3. An apparatus according to claim 2, wherein said stability calculating means calculates said stability by multiplying said acoustic signal by said total sum.

4. An apparatus according to claim 2, wherein said stability calculating means includes means for determining an average amplitude value of said acoustic signal within a predetermined period and calculates said stability by multiplying the average amplitude value by said total sum.

5. A pitch extraction apparatus according to claim 1, further comprising:

control means for inhibiting the pitch output when the pitch extracted by said pitch extraction means abruptly changes and the calculated stability is low.

6. An apparatus according to claim 5, wherein the stability calculating means calculates said stability on the basis of a total sum of samples values of said acoustic signal, said samples values being obtained by sampling the acoustic signal between two successive zero-crossing points in said acoustic signal.

7. An apparatus according to claim 6, wherein said stability calculating means calculates said stability by multiplying said acoustic signal by said total sum.

8. An apparatus according to claim 6, wherein said stability calculating means includes means for determining an average amplitude value of said acoustic signal within a predetermined period and calculates said stability by multiplying the average amplitude value by said total sum.

9. A pitch extraction apparatus according to claim 1, further comprising:

noise level discrimination means for comparing the input acoustic signal with a predetermined noise level to discriminate whether or not the input acoustic signal is a voiceless sound; and

gate means, arranged at an input or output side of said pitch extraction means, for, when said noise level discrimination means determines that the input acoustic signal is the voiceless sound, inhibiting an input to or an output from said pitch extraction means.

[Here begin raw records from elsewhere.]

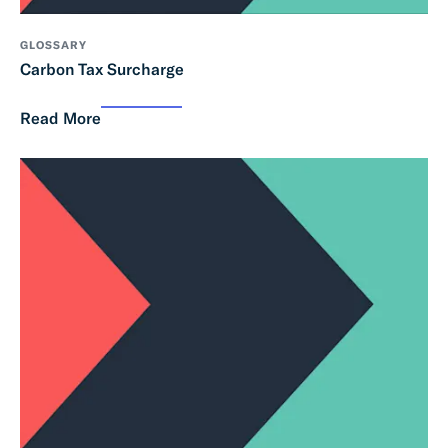
GLOSSARY
Carbon Tax Surcharge
Read More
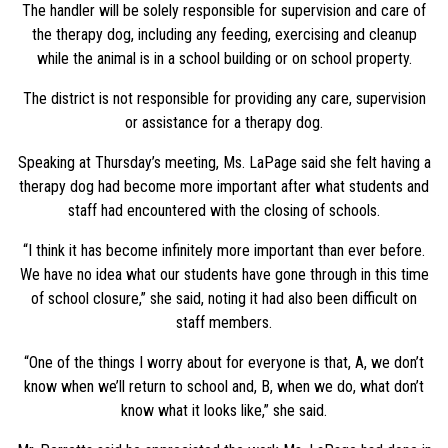
The handler will be solely responsible for supervision and care of
the therapy dog, including any feeding, exercising and cleanup
while the animal is in a school building or on school property.
The district is not responsible for providing any care, supervision
or assistance for a therapy dog.
Speaking at Thursday’s meeting, Ms. LaPage said she felt having a
therapy dog had become more important after what students and
staff had encountered with the closing of schools.
“I think it has become infinitely more important than ever before.
We have no idea what our students have gone through in this time
of school closure,” she said, noting it had also been difficult on
staff members.
“One of the things I worry about for everyone is that, A, we don’t
know when we’ll return to school and, B, when we do, what don’t
know what it looks like,” she said.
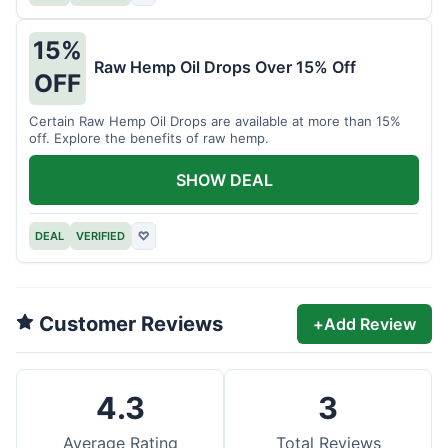
15%
Raw Hemp Oil Drops Over 15% Off
OFF
Certain Raw Hemp Oil Drops are available at more than 15%
off. Explore the benefits of raw hemp.
SHOW DEAL
DEAL
VERIFIED
♡
Customer Reviews
+
Add Review
4.3
3
Average Rating
Total Reviews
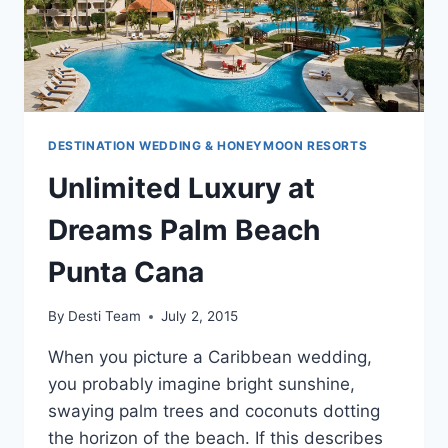
DESTINATION WEDDING & HONEYMOON RESORTS
Unlimited Luxury at
Dreams Palm Beach
Punta Cana
By
Desti Team
July 2, 2015
When you picture a Caribbean wedding,
you probably imagine bright sunshine,
swaying palm trees and coconuts dotting
the horizon of the beach. If this describes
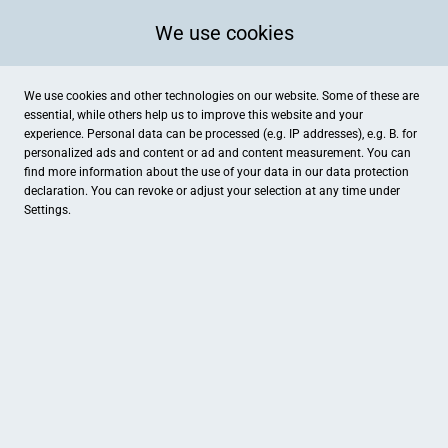
We use cookies
We use cookies and other technologies on our website. Some of these are
essential, while others help us to improve this website and your
experience. Personal data can be processed (e.g. IP addresses), e.g. B. for
personalized ads and content or ad and content measurement. You can
find more information about the use of your data in our
data protection
declaration. You can revoke or adjust your selection at any time under
Settings.
Slappys Local Skateshop
Luisenstr. 33, St.Wendel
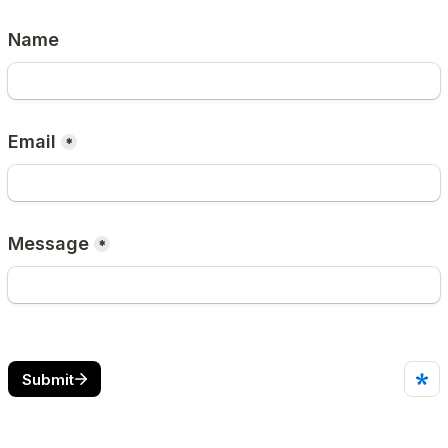
Name
Email
*
Message
*
Submit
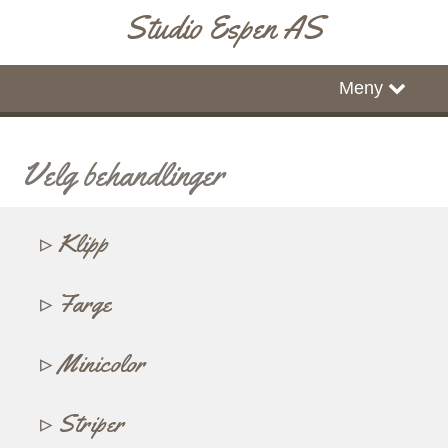
Studio Espen AS
Hjem
Meny
Timebestilling
Velg behandlinger
Klipp
Farge
Minicolor
Striper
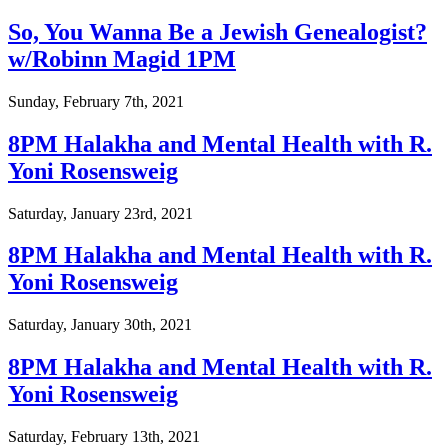
So, You Wanna Be a Jewish Genealogist?
w/Robinn Magid 1PM
Sunday, February 7th, 2021
8PM Halakha and Mental Health with R.
Yoni Rosensweig
Saturday, January 23rd, 2021
8PM Halakha and Mental Health with R.
Yoni Rosensweig
Saturday, January 30th, 2021
8PM Halakha and Mental Health with R.
Yoni Rosensweig
Saturday, February 13th, 2021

10. An apparatus according to claim 9 wherein the apparatus includes noise level measurement means for measuring a noise level of the input acoustic signal and wherein a value of the noise level measured upon initial application of power to the apparatus is used as said predetermined noise level.

11. An apparatus according to claim 9 including means for determining an average amplitude value of said input acoustic signal and wherein said noise level discrimination means compares the average amplitude value with the predetermined noise level to discriminate whether or not said input acoustic signal is a voiceless sound.

12. An apparatus according to claim 10 including means for determining an average amplitude value of said input acoustic signal and wherein said noise level discrimination means compares the average amplitude value with the predetermined noise level to discriminate whether or not said input acoustic signal is a voiceless sound.

13. An apparatus according to claim 1, wherein said acoustic signal is a digital signal and further including an analog-to-digital converter for receiving an analog acoustic signal and digitizing it to provide the digital signal.

14. An apparatus according to claim 9, wherein said acoustic signal is a digital signal and further including an analog-to-digital converter for receiving an analog acoustic signal and digitizing it to provide the digital signal.